Le Québec est un terreau fertile pour la recherche génomique, souligne-t-il. « Au cours des cinq dernières années, on a investi plus de 400 M$ au Québec, tant financés par le gouvernement provincial que fédéral, et aussi par le secteur privé, parce que la qualité de la recherche qui se fait dans le médicament au Québec est supérieure à ce qui se fait ailleurs dans le monde. »

Grâce à la pharmacogénomique, « on sera capable d’obtenir un taux d’efficacité dans le traitement qui sera plus élevé, avec moins d’effets secondaires », ce qui réduira la facture des soins pour tout le monde, tant les assureurs que les compagnies pharmaceutiques et l’État, ajoute Daniel Bouthillier. La recherche fournit aussi des outils préventifs, poursuit-il. Une entreprise américaine a trouvé la mutation génétique qui permet à de grands fumeurs de vivre jusqu’à 90 ans et plus, sans être susceptibles au cancer du poumon. Une telle analyse pourrait intéresser les assureurs, dit-il.

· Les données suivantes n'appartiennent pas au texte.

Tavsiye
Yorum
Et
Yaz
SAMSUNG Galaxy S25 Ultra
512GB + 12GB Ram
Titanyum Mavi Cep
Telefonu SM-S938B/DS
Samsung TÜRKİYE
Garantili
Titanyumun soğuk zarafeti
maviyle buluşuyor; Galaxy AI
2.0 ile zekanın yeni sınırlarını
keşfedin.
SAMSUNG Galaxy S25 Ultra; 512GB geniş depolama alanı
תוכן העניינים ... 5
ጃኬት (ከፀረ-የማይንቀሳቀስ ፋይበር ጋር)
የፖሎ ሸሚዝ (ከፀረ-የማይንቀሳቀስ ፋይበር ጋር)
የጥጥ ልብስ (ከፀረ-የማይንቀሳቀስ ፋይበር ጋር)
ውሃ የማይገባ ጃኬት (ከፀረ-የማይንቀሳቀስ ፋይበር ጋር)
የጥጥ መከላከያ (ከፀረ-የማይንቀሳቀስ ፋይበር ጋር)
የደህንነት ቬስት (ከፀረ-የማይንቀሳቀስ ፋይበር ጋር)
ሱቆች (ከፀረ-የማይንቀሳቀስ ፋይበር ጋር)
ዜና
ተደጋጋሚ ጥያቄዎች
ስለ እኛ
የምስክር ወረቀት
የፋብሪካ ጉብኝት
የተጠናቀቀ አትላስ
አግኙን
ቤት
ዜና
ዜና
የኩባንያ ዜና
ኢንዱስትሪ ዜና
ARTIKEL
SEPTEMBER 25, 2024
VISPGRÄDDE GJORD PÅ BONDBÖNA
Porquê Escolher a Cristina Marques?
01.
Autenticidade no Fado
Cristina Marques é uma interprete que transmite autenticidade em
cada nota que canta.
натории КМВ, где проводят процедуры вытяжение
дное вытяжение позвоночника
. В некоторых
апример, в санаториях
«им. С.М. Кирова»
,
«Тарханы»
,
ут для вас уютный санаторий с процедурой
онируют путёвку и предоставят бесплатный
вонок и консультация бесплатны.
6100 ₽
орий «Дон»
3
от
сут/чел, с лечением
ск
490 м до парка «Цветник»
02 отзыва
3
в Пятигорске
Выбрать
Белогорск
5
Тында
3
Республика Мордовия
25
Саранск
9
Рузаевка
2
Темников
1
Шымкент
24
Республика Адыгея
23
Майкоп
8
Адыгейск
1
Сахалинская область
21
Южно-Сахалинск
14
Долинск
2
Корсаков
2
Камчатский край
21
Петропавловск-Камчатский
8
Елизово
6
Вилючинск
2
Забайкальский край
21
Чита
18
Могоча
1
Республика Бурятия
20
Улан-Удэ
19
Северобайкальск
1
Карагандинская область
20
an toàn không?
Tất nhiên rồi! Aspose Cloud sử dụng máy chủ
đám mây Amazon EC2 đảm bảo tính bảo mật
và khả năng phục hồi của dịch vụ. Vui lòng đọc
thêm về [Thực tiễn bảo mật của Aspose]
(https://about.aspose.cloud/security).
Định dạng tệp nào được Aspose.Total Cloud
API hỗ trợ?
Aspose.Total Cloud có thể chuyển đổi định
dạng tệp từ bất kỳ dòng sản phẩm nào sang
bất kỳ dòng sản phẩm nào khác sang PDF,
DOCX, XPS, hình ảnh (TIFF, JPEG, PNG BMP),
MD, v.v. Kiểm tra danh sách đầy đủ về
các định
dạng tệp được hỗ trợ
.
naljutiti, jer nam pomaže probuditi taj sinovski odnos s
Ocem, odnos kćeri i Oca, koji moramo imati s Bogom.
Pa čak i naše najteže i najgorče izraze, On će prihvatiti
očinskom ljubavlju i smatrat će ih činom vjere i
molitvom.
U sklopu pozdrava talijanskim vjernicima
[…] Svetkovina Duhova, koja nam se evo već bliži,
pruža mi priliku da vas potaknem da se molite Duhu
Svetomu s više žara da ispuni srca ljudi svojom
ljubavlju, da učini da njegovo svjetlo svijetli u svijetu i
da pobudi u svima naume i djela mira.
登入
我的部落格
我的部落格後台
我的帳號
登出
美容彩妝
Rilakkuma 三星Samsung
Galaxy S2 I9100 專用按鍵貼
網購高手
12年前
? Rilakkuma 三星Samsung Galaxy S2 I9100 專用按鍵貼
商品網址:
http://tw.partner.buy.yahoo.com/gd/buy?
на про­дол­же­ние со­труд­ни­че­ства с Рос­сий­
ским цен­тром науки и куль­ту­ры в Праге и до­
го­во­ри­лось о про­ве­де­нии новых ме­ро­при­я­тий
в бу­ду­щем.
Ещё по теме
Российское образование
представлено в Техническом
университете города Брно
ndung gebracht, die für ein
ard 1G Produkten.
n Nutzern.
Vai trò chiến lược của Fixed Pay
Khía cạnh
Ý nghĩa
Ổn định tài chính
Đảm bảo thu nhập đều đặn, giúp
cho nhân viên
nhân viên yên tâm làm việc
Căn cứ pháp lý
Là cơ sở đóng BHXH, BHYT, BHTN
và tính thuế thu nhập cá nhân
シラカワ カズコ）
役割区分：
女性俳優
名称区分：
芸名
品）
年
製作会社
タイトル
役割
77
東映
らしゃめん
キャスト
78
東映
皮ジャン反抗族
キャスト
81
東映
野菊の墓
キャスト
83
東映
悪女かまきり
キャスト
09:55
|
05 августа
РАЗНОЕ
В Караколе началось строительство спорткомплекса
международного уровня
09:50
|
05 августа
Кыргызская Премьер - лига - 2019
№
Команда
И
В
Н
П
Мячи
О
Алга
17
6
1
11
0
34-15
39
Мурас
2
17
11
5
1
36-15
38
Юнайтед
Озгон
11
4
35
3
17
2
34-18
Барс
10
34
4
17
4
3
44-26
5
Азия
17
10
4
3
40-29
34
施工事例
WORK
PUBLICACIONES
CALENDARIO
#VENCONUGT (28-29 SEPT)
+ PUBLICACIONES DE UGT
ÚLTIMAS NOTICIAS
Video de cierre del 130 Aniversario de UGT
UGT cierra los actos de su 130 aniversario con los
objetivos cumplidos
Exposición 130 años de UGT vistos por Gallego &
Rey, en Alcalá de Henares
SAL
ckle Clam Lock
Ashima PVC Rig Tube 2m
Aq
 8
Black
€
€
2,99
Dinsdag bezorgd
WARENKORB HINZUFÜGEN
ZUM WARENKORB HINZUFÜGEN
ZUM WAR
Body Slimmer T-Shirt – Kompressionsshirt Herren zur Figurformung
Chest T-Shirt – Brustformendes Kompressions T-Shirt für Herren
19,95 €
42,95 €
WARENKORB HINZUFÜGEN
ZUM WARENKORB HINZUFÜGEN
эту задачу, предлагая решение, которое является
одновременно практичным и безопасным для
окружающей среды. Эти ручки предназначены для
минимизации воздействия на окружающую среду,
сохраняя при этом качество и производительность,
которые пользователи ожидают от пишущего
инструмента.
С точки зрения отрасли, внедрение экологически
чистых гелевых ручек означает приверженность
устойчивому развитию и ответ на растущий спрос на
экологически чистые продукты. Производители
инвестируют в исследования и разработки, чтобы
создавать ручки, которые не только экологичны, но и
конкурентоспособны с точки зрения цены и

On a aussi récemment développé un test génétique qui permet de détecter à un stade très précoce les gens qui sont susceptibles de développer un cancer du côlon. Le test est disponible au Canada, mais seulement en Ontario, mais il le sera au Québec sous peu.

Daniel Bouthillier souligne les enjeux éthiques associés à la connaissance du bagage génétique. « Il faut sensibiliser les professionnels de la santé quant à leurs nouvelles obligations. Si l’information devient disponible, ils doivent en faire part à leurs patients. Il faut aussi établir un dialogue constructif avec les assureurs de personnes », dit-il.

Il souligne aussi que les assurés craignent de ne plus être couverts pour des maladies chroniques. M. Bouthillier rappelle qu’en souscrivant une police d’assurance, le demandeur dévoile déjà passablement d’information génétique lorsqu’on remonte aux antécédents familiaux. « Il y a quand même un code de conduite qui a été adopté par l’industrie qui dit qu’en aucune manière, l’assureur ne peut demander d’analyse génétique, en initier une ou encore se procurer cette information », dit-il.

Les tests diagnostics sont encore rarement offerts. Dans certains cas, il ne sera pas toujours opportun de dévoiler à un jeune trentenaire la présence d’un gène porteur d’une maladie grave, mais qui ne se déclare qu’à un âge avancé. Selon Daniel Bouthillier, la même prudence devrait s’appliquer pour la détection précoce de maladies sévères, mais pour lesquelles il n’existe toujours aucun traitement, comme la maladie d’Huntingdon ou le syndrome de Parkinson.

Au RSSPQ, « on espère que le déploiement des solutions en soins de santé personnalisés permettra d’améliorer la santé des Québécois et l’efficacité du système de santé. Avec l’excellence en recherche qu’on a ici, on pourra créer plus de richesses dans l’économie du Québec la création de richesses dans l’économie dans ce tout nouveau domaine », conclut-il.